Looking into the FRR source, I see this is generated on this line in the `bgp_process_packet` function.

https://github.com/FRRouting/frr/blob/5da58d355a094100ddedb861aa5555be8a4ea1bf/bgpd/bgp_packet.c#L2926 (https://github.com/FRRouting/frr/blob/5da58d355a094100ddedb861aa5555be8a4ea1bf/bgpd/bgp_packet.c#L2926)

Basically, it's triggered if the ` bgp_open_receive` function returns `BGP_Stop`. However, there are a number of reasons this could happen, and the problem I am facing is that I am not seeing the reason logged anywhere, which makes it difficult to determine which step it's failing or what might have broken since it was working.

Within the `bgp_open_receive`, it attempts to do various things and make various checks.
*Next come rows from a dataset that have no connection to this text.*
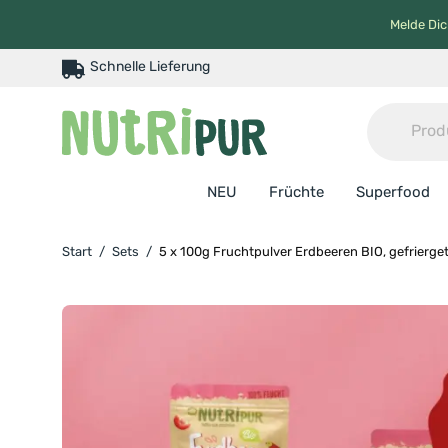
Melde Dic
Schnelle Lieferung
NEU
Früchte
Superfood
Start
/
Sets
/
5 x 100g Fruchtpulver Erdbeeren BIO, gefrierge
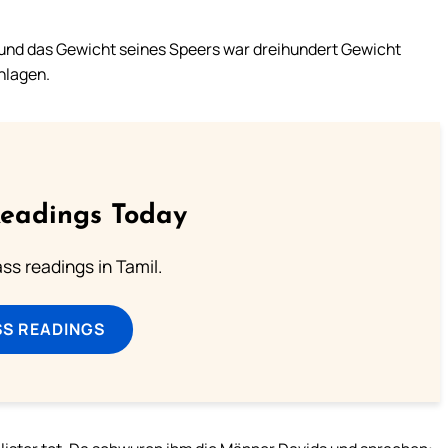
 und das Gewicht seines Speers war dreihundert Gewicht
hlagen.
Readings Today
s readings in Tamil.
SS READINGS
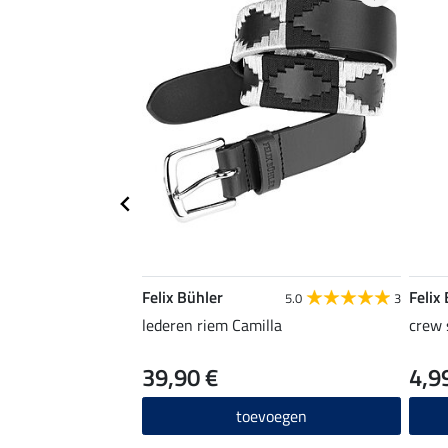
Felix Bühler
Felix
5.0
3
lederen riem Camilla
crew 
39,90 €
4,9
toevoegen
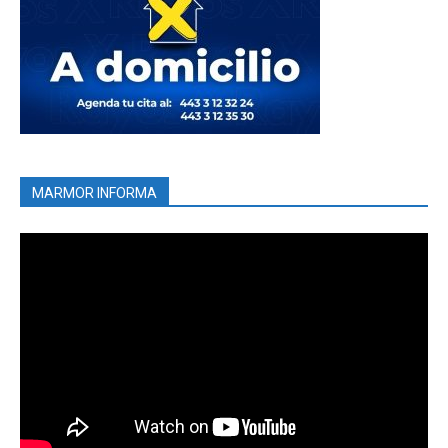
MARMOR INFORMA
If any of these steps fails, it 'flog_err's the message, sends a NOTIFY and returns `BGP_Stop`. In some cases though, it 'zlog's the error. Not sure why that inconsistency exists in the upstream code, but I expect there is a reason.

https://github.com/FRRouting/frr/blob/5da58d355a094100ddedb861aa5555be8a4ea1bf/bgpd/bgp_packet.c#L1365 (https://github.com/FRRouting/frr/blob/5da58d355a094100ddedb861aa5555be8a4ea1bf/bgpd/bgp_packet.c#L1365)
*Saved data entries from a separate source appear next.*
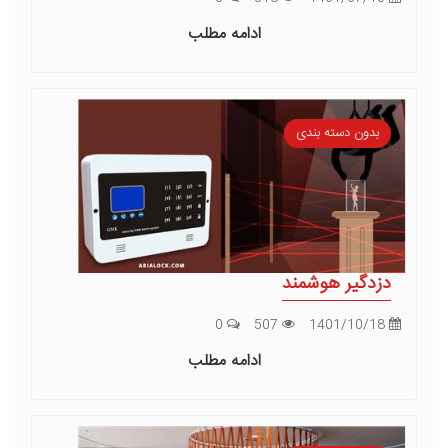
ادامه مطلب
بدون دسته بندی
دزدگیر هوشمند
0
507
1401/10/18
ادامه مطلب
Given that I see the 'receipt failed for peer' message that is 'flog_err'ed with EC_BGP_PKT_OPEN, I would also expect to see the error for any steps that 'flog_err'ed their condition. So, I suspect that the cause of my problem is one of the conditions that 'zlog's it's error. But which one?!

My question at the moment is, where are the 'zlog's getting sent to?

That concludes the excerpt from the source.